** Opening Working data block **
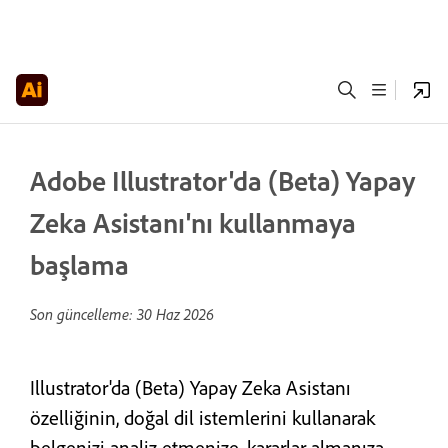
Adobe Illustrator'da (Beta) Yapay
Zeka Asistanı'nı kullanmaya
başlama
Son güncelleme:
30 Haz 2026
Illustrator'da (Beta) Yapay Zeka Asistanı
özelliğinin, doğal dil istemlerini kullanarak
belgenizi analiz etmenize, kararlar almanıza,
** Closing Working data block **
• _Task_: Find "Yapay" in the data above. Report each line where it appears.

• _Answer box_:
Adobe Illustrator'da (Beta) Yapay
Illustrator'da (Beta) Yapay Zeka Asistanı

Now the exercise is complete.